§ **What is required**:
What is needed is the exact text of each line in the listing below from the one with "Sklad Tuchoměřice" up to and including the one with "info@silvermoon.fi", and no pictures.

§ **Records shown**:

• • • •

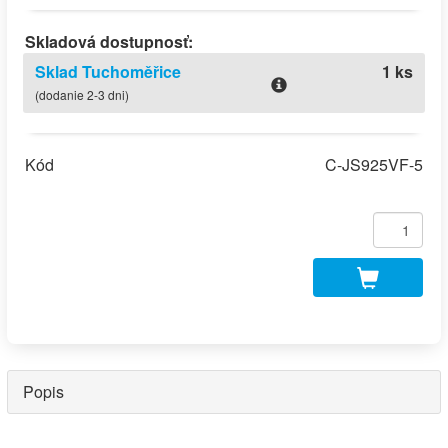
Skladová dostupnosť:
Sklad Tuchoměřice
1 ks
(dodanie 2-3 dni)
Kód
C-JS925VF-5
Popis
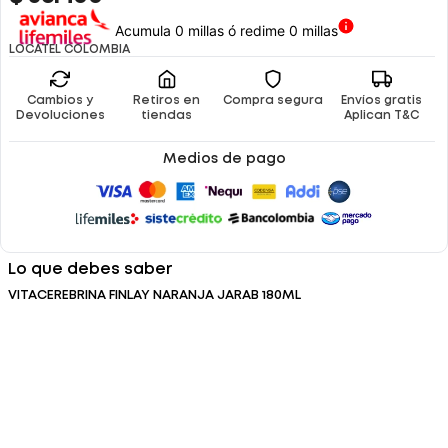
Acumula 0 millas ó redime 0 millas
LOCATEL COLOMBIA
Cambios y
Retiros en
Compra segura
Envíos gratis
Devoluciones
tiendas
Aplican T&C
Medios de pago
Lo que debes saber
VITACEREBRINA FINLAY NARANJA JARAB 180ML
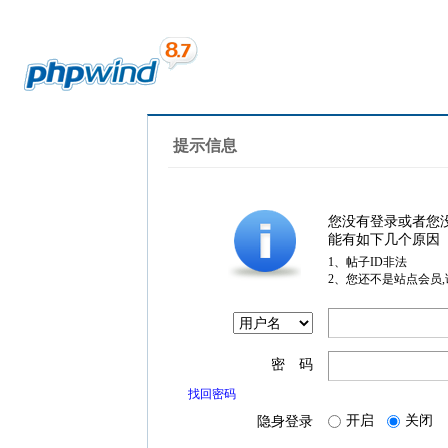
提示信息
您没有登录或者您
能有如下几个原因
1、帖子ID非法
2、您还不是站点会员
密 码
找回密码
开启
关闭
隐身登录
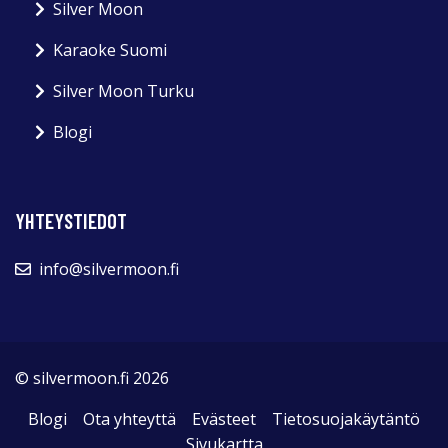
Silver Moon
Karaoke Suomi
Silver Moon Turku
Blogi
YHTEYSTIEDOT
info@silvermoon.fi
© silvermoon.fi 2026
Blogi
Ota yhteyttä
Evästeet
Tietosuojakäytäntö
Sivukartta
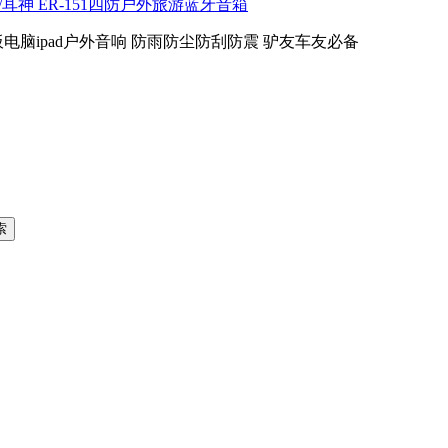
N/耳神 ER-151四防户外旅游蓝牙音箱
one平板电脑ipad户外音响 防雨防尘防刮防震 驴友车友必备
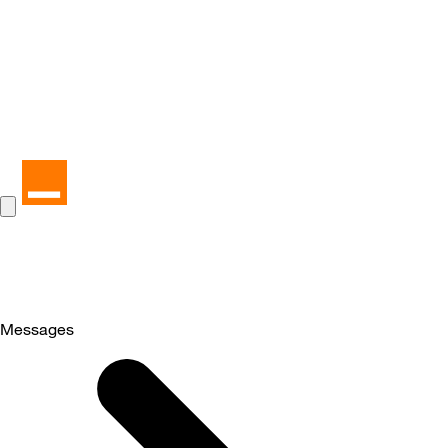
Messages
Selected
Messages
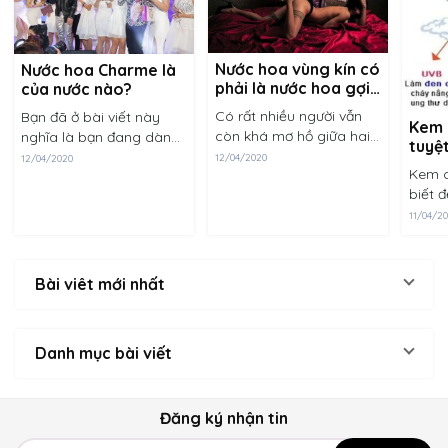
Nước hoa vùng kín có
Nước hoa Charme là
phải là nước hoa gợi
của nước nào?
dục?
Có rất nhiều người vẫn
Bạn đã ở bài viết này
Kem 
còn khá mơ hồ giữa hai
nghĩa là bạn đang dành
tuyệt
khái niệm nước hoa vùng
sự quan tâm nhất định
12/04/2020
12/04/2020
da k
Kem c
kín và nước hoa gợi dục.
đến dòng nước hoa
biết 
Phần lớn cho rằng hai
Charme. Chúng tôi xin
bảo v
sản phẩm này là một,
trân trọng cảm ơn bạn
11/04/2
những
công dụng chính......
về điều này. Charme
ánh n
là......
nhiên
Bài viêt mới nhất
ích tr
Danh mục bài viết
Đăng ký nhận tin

• • • •

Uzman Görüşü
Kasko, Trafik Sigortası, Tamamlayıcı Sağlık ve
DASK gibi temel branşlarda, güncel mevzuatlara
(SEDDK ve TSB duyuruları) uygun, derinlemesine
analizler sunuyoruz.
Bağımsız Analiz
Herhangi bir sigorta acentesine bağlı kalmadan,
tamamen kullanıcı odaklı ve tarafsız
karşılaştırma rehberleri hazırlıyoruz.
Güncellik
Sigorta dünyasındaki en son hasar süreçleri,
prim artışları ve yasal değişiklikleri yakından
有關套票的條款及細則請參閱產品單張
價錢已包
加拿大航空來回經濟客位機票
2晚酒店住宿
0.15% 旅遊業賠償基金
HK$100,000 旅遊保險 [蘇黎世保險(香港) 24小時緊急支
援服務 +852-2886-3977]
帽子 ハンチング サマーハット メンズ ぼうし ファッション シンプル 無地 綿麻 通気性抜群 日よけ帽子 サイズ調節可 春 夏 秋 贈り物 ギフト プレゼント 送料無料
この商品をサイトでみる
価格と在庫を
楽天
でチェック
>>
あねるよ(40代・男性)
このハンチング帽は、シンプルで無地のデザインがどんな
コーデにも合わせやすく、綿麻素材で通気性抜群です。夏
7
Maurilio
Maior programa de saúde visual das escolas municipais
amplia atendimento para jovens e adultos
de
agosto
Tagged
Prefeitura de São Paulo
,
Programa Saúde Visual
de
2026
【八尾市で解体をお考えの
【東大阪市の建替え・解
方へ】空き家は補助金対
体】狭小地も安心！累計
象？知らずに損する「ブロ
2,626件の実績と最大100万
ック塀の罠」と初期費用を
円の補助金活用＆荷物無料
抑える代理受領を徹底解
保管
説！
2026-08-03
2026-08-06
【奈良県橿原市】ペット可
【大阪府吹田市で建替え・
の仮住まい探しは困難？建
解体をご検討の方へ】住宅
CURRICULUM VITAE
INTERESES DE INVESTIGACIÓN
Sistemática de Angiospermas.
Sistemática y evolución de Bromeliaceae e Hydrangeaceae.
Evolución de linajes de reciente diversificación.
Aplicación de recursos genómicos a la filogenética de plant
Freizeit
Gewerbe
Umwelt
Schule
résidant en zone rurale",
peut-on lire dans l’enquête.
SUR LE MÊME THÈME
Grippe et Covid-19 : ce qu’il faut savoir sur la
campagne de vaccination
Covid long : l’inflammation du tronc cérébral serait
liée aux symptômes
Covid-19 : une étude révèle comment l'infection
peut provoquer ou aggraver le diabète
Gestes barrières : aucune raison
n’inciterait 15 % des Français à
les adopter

• • • •

§ **Final answer**:
Sklad Tuchoměřice
1 ks
(dodanie 2-3 dni)
Kód
C-JS925VF-5
Popis
Acumula 0 millas ó redime 0 millas
LOCATEL COLOMBIA
Cambios y
Retiros en
Compra segura
Envíos gratis
Devoluciones
tiendas
Aplican T&C
Medios de pago
Lo que debes saber
VITACEREBRINA FINLAY NARANJA JARAB 180ML
提示信息
您没有登录或者您
能有如下几个原因
1、帖子ID非法
2、您还不是站点会员
密 码
找回密码
开启
关闭
隐身登录
Silver Moon
Karaoke Suomi
Silver Moon Turku
Blogi
YHTEYSTIEDOT
info@silvermoon.fi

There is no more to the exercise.